Literacy class makes Mong ethnic people’s lives easier

(VOVWORLD) - A literacy class jointly run by the police, social organizations, and the local administration has helped Mong ethnic families in Lung Sap hamlet, Quang Hoa district, Cao Bang province, learn to read and write.

Literacy class makes Mong ethnic people’s lives easier  - ảnh 1Police officers and soldiers of Quang Hoa district in Cao Bang carry tables, chairs, blackboards, and notebooks to the literacy class in Lung Sap. (Photo: VOV)

Despite drizzle and strong chilly winds, the sounds of people spelling words and laughing can be heard in the small house of Phung Van Linh of Lung Sap hamlet, Cao Bang province.

Because of his family's extreme poverty, Linh never attended school. As soon as he heard that the local Party Committee and government were looking for a place to hold a literacy class for the local villagers, he volunteered the use of his house.

“When I was little, my parents wouldn’t allow me to go school. When we heard that a literacy class was being started, the people in my village were very happy. Now I can write my name and many other words,” said Linh.

Hoang Van May, who was also born into a poor family, had to start working for a living early in his life. Now, at the age of 25, May remains illiterate. So when a literacy class began in his hamlet, he was determined to participate.

Although the class is far from where he works, he shows up early for each class and is one of the hardest-working students there. May said his dream is simple.

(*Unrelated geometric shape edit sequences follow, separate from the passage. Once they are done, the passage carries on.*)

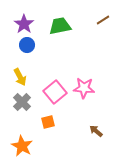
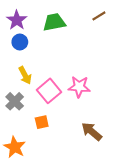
yellow arrow: (20, 77) -> (25, 75), moved
brown arrow: (96, 131) -> (92, 132), size x1.5

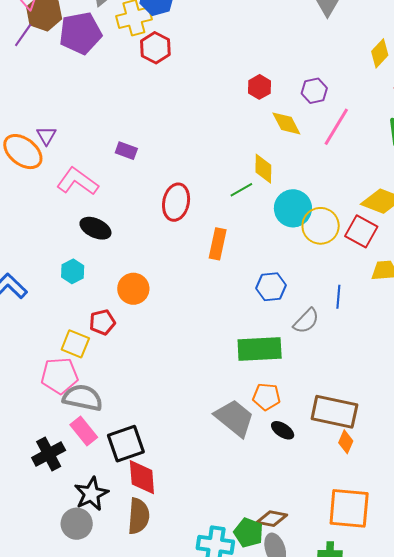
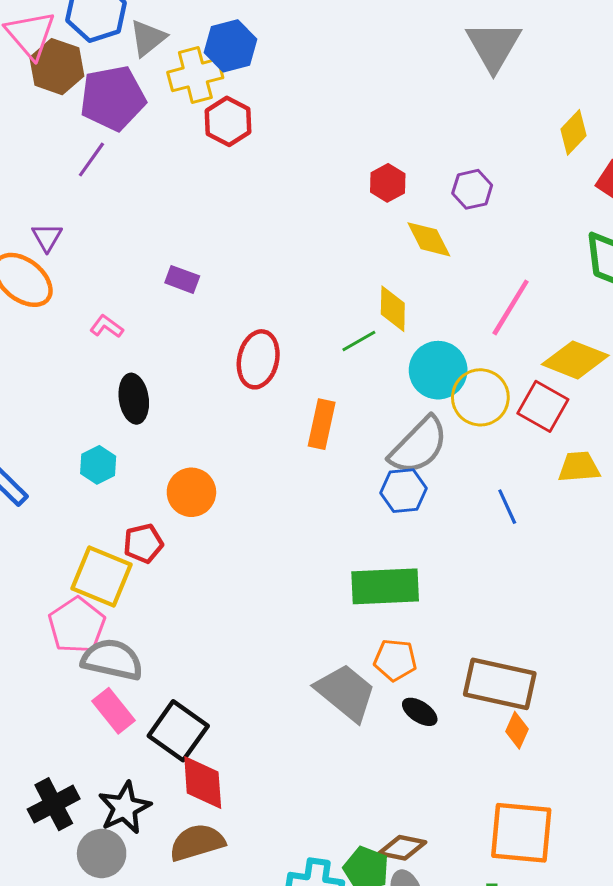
purple line: (23, 35) -> (91, 160), moved
pink line: (336, 127) -> (511, 307), moved
purple triangle: (46, 136) -> (47, 237), moved
pink L-shape: (77, 181) -> (107, 326), size x0.5
black ellipse: (95, 228) -> (134, 399), turned 56
blue line: (338, 297) -> (507, 507), turned -30
gray semicircle: (306, 321) -> (419, 446), moved, size x1.5
yellow square: (75, 344) -> (101, 577), size x1.4
pink pentagon: (59, 376) -> (77, 625), turned -30
black square: (126, 444) -> (178, 731), turned -36
black cross: (49, 454) -> (54, 804), moved
brown semicircle: (139, 516) -> (197, 842), turned -111

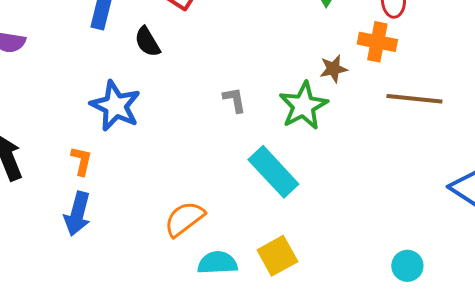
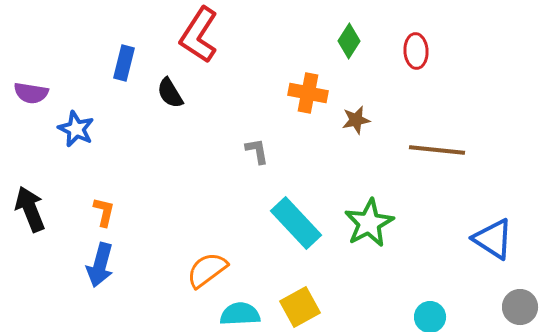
orange cross: (377, 42) -> (308, 93), moved
blue star: (115, 106) -> (76, 129), moved, size x0.7
green star: (303, 106) -> (369, 223), moved

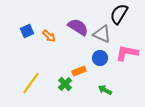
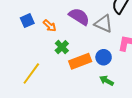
blue circle: (100, 58) -> (104, 57), moved
orange rectangle: (79, 71) -> (80, 61), size x1.5
green cross: (65, 84) -> (62, 47), moved

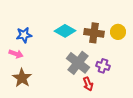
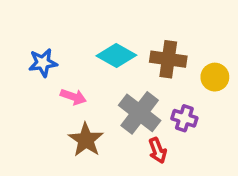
yellow circle: (118, 32) -> (215, 77), moved
pink arrow: (16, 54) -> (73, 97), moved
brown star: (22, 78) -> (86, 140), moved

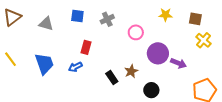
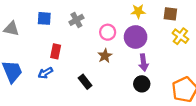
purple circle: (158, 53) -> (136, 37), moved
purple arrow: (179, 63) -> (143, 62), moved, turned 63
brown star: (131, 71) -> (105, 56), moved
black circle: (151, 90) -> (142, 84), moved

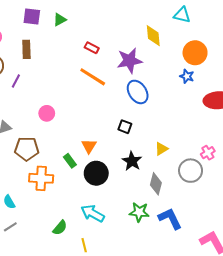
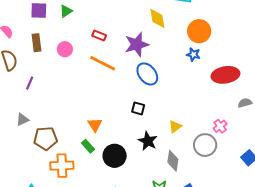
purple line: (16, 81) -> (30, 83), moved
pink circle: (47, 113) -> (65, 49), moved
orange triangle: (89, 146) -> (95, 125), moved

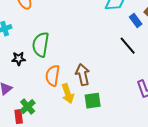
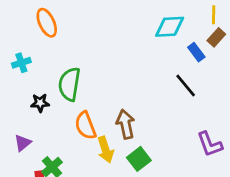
orange semicircle: (53, 76) -> (85, 126), turned -30
green square: (93, 101) -> (139, 159), turned -30

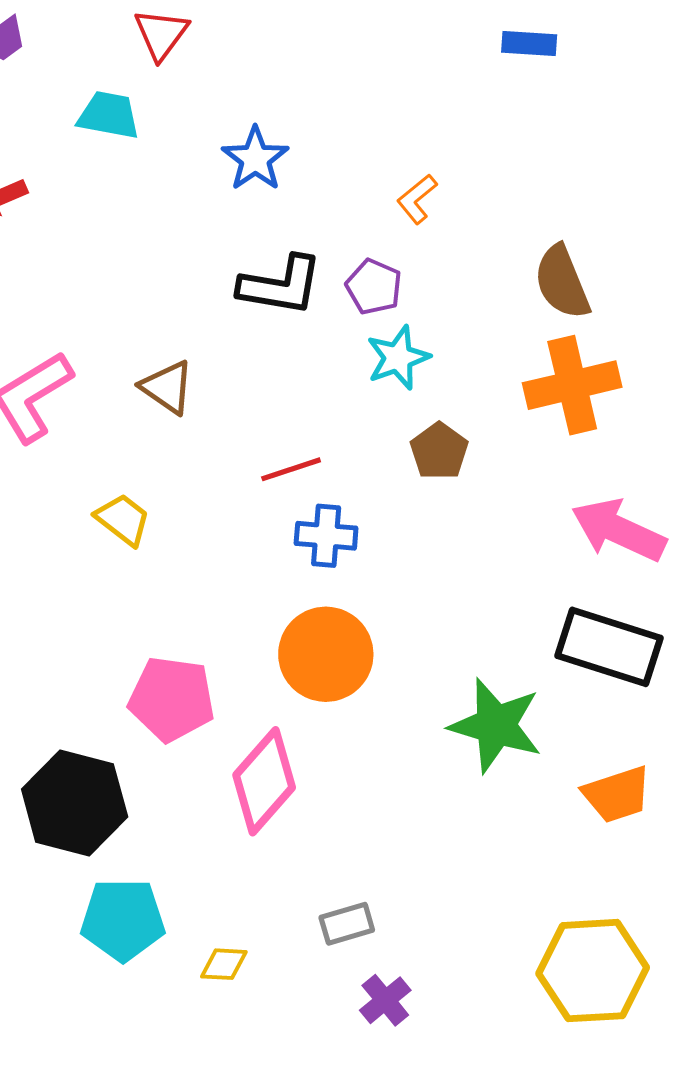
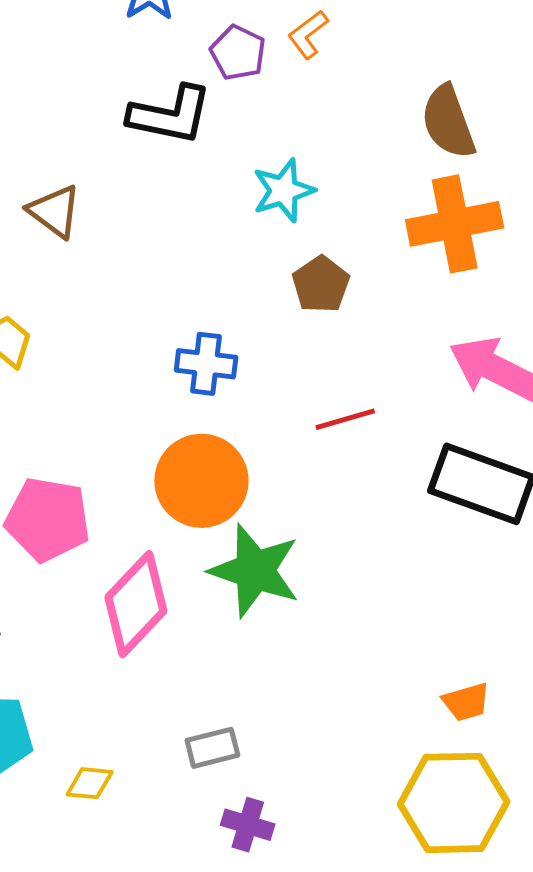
purple pentagon: (374, 287) -> (238, 53), moved
red line: (291, 469) -> (345, 419), moved
green star: (496, 725) -> (255, 571), moved
orange trapezoid: (617, 794) -> (466, 702), moved, size x0.7
purple cross: (385, 1000) -> (248, 825), turned -36

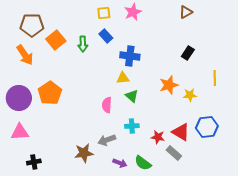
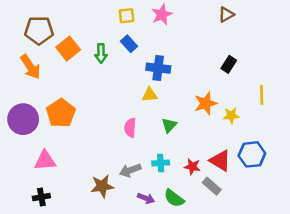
green triangle: (132, 96) -> (169, 125), moved, turned 32
cyan cross: (132, 126) -> (161, 163), moved
pink triangle: (20, 132) -> (45, 161), moved

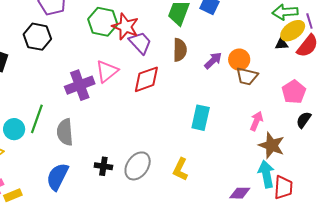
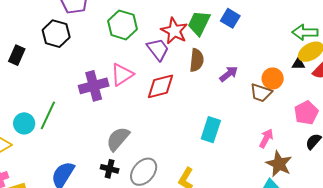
red star: (125, 27) -> (174, 31), moved
orange circle: (239, 60) -> (273, 78), moved
gray semicircle: (65, 132) -> (118, 139), moved, turned 40

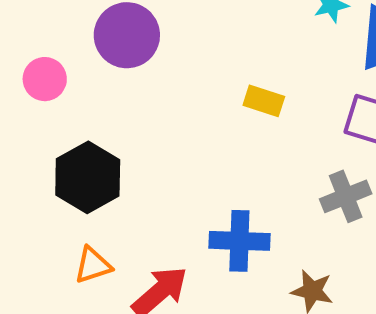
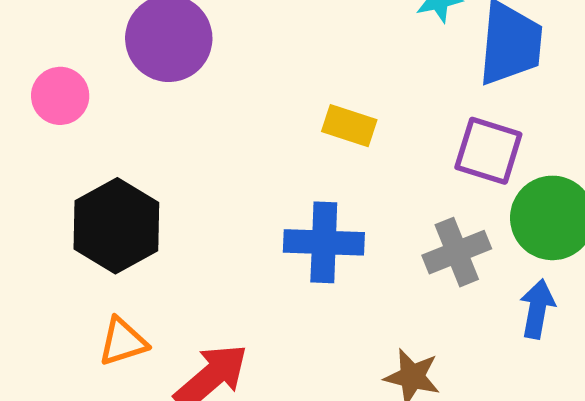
blue cross: (239, 241) -> (324, 242), moved

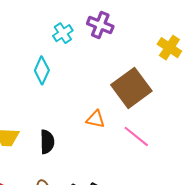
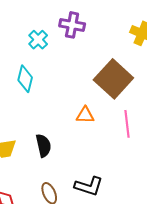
pink line: (136, 136) -> (127, 124), turned 56

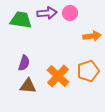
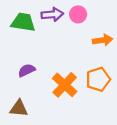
purple semicircle: (24, 63) -> (27, 70), turned -133
brown triangle: (28, 86) -> (19, 108), moved

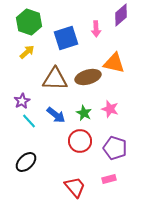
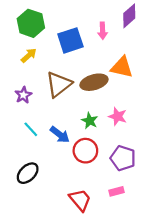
brown triangle: (55, 79) -> (59, 84), turned -40
purple star: (22, 101) -> (23, 95), moved
blue arrow: (56, 115) -> (60, 135), moved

"I’m very glad the local government opened a class for illiterate people. Teachers and government officials come to teach us, and now we’ve learned basic reading and writing. Once you’re literate, you can take the exam for a motorbike license,” said May.

Literacy class makes Mong ethnic people’s lives easier  - ảnh 2The literacy class is held at the house of Phung Van Linh. (Photo: VOV)

The 12 Mong families live isolated high up in the hills in Lung Sap. Due to their poverty and isolation, they were easily persuaded by hostile forces to oppose and defame the government.

At the end of last year, the literacy class was begun in Lung Sap by the Quang Hoa district police, local authorities, and several social organizations. Chalk, chalkboards, and notebooks were brought to the hamlet, and police officers and public officials have taken turns teaching the class.

Major Vu Tran Chinh, deputy chief of the Quang Hoa district police, said, "The district police have persuaded people to overcome their inferiority complex and join the literacy class. We want the local ethnic people to raise their awareness and stop being influenced by hostile forces."

The literacy class in Lung Sap hamlet is held in the evening every Monday through Thursday. It was difficult at first because the local Mong were used to working late in the fields, and many felt they were too old to go to school. But through persistent efforts, and the good example of enthusiastic students like Linh and May, other Mong people were persuaded to attend the class.

Nguyen Dai Thang, Deputy Head of the Communications and Education Department of the Quang Hoa district Party Committee, who is one of the teachers, said the curriculum and lessons are based on the specific needs of the students.

The villagers have now learned basic reading and writing skills, said Thang, adding, “The people have never attended school, so their spelling skills and vocabulary are quite limited.  We do an exchange. We teach them Vietnamese and they teach us the Mong language.”

Their eagerness to learn is commendable, said Thang, “Following windy, rainy days when it’s impossible for them to come to class, they ask the teachers to reschedule the lessons because they don’t want to miss anything.”

Lieutenant Be Truong Giang, a police officer of Quang Hoa district, Cao Bang province, says some of them have to come more than 3 km on hilly roads to get to class. When it rains, they have to walk instead of riding their motorbike.

“I feel very honored to work with local officials to conduct the literacy class in Lung Sap hamlet. Seeing people learn new words every day motivates us to keep teaching and making their lives better," said Giang.

The Mong people in Lung Sap can now read and write, and have signed a pledge not to follow hostile forces. Thanks to the literacy class, they can now take advantage of more advanced farming methods and start escaping their poverty and backwardness.